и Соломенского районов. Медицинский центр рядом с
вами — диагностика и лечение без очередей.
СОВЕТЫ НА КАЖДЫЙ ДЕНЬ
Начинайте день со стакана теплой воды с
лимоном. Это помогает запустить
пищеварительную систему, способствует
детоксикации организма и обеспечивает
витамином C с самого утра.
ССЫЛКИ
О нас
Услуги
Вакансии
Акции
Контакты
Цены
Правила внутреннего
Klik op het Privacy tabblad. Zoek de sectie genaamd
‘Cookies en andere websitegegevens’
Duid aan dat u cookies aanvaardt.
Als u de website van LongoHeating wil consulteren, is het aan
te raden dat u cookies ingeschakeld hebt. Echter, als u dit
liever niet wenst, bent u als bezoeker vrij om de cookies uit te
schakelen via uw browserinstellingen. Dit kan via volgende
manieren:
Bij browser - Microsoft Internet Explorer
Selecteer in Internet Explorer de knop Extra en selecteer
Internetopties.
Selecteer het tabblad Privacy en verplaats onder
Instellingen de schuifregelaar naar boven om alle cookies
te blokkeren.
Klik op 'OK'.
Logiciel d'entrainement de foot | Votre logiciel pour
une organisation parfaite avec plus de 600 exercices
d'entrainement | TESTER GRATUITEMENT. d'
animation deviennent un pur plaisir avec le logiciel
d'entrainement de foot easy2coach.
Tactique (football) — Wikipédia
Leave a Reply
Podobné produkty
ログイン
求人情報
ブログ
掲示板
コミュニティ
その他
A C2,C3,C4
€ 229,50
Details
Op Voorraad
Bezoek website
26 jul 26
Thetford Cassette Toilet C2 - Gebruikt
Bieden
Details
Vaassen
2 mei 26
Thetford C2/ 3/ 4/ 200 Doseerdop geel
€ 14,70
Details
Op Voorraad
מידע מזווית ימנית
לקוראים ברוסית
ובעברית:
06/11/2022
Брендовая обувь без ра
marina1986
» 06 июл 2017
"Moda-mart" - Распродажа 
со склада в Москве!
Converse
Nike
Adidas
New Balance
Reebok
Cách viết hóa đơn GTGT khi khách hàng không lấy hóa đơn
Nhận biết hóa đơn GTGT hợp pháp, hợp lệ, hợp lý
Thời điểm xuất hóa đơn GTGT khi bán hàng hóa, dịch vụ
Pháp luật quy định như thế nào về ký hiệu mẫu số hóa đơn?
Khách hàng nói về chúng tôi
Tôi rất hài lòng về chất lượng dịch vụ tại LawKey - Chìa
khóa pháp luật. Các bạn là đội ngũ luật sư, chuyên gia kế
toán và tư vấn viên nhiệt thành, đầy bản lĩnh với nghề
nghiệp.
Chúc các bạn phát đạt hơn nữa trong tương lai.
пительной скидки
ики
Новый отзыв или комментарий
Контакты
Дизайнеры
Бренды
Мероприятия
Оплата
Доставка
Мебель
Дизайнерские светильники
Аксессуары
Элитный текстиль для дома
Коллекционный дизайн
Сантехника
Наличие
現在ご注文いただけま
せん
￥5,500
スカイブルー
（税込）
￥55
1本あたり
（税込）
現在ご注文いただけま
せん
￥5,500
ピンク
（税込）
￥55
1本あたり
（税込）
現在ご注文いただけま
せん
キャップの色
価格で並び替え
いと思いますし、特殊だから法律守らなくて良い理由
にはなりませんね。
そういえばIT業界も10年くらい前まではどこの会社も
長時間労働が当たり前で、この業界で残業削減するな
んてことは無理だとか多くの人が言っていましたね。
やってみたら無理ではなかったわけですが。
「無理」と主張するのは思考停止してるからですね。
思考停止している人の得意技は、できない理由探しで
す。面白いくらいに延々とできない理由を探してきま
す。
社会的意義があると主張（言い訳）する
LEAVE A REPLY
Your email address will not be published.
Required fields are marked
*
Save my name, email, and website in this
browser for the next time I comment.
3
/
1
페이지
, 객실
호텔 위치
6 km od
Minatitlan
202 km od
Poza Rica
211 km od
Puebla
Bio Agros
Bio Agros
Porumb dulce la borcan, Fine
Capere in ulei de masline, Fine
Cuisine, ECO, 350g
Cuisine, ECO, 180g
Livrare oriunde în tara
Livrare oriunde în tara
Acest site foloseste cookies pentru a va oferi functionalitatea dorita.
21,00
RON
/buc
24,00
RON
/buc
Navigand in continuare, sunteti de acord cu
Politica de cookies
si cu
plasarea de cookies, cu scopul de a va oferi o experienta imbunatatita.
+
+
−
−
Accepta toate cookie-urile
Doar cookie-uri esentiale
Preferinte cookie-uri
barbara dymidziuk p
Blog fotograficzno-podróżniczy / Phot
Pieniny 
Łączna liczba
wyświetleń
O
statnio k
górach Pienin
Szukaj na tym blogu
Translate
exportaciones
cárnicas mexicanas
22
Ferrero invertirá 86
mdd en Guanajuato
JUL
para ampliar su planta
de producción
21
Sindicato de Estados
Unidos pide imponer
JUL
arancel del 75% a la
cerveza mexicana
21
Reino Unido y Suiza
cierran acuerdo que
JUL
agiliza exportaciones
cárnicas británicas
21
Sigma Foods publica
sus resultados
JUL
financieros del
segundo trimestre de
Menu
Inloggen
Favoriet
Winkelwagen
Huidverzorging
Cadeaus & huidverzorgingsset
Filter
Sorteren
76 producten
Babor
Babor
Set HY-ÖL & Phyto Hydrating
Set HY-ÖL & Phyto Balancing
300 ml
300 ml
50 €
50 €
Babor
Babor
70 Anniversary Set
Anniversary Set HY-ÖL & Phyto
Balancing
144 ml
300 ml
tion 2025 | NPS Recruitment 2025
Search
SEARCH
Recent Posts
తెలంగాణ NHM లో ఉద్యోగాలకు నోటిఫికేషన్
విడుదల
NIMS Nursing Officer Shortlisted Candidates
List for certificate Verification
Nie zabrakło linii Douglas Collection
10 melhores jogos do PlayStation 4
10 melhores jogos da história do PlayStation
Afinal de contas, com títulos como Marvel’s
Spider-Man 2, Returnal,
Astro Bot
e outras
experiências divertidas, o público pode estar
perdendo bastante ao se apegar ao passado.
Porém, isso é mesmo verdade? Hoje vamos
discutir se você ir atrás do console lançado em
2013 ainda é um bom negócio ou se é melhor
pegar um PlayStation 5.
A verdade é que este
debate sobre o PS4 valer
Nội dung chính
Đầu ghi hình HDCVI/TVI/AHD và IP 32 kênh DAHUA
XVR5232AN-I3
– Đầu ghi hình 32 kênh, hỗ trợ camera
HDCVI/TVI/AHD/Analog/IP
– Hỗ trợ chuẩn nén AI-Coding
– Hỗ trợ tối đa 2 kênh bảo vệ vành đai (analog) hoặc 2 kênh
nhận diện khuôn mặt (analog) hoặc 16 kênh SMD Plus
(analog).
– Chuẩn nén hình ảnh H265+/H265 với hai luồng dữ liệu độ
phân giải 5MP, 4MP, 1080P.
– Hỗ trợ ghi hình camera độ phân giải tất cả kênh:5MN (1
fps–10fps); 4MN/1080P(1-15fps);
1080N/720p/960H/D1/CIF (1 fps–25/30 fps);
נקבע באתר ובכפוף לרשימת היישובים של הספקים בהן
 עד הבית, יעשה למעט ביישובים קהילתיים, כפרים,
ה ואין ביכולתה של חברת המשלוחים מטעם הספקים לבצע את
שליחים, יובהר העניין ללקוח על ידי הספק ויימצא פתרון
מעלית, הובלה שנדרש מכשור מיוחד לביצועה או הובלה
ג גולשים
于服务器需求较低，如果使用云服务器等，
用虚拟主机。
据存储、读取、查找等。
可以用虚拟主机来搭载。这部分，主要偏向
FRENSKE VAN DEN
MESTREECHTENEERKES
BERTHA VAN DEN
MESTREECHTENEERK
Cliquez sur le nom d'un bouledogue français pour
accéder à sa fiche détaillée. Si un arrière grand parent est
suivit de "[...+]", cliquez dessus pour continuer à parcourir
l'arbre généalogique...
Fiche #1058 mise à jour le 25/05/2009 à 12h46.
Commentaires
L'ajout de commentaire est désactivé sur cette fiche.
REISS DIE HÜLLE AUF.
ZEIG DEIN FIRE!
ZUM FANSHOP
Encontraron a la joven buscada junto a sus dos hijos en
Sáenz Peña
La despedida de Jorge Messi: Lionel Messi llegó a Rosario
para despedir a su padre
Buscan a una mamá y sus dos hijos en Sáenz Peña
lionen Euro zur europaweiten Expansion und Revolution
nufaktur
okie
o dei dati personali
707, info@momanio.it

> GOAL OF THE EXERCISE
Retype only this portion of the data above: the line containing "Anniversary Set HY-ÖL & Phyto", the line containing "phân giải 5MP, 4MP, 1080P.", and all lines between them, exactly.

> EXERCISE RESULT
Anniversary Set HY-ÖL & Phyto
Balancing
144 ml
300 ml
tion 2025 | NPS Recruitment 2025
Search
SEARCH
Recent Posts
తెలంగాణ NHM లో ఉద్యోగాలకు నోటిఫికేషన్
విడుదల
NIMS Nursing Officer Shortlisted Candidates
List for certificate Verification
Nie zabrakło linii Douglas Collection
10 melhores jogos do PlayStation 4
10 melhores jogos da história do PlayStation
Afinal de contas, com títulos como Marvel’s
Spider-Man 2, Returnal,
Astro Bot
e outras
experiências divertidas, o público pode estar
perdendo bastante ao se apegar ao passado.
Porém, isso é mesmo verdade? Hoje vamos
discutir se você ir atrás do console lançado em
2013 ainda é um bom negócio ou se é melhor
pegar um PlayStation 5.
A verdade é que este
debate sobre o PS4 valer
Nội dung chính
Đầu ghi hình HDCVI/TVI/AHD và IP 32 kênh DAHUA
XVR5232AN-I3
– Đầu ghi hình 32 kênh, hỗ trợ camera
HDCVI/TVI/AHD/Analog/IP
– Hỗ trợ chuẩn nén AI-Coding
– Hỗ trợ tối đa 2 kênh bảo vệ vành đai (analog) hoặc 2 kênh
nhận diện khuôn mặt (analog) hoặc 16 kênh SMD Plus
(analog).
– Chuẩn nén hình ảnh H265+/H265 với hai luồng dữ liệu độ
phân giải 5MP, 4MP, 1080P.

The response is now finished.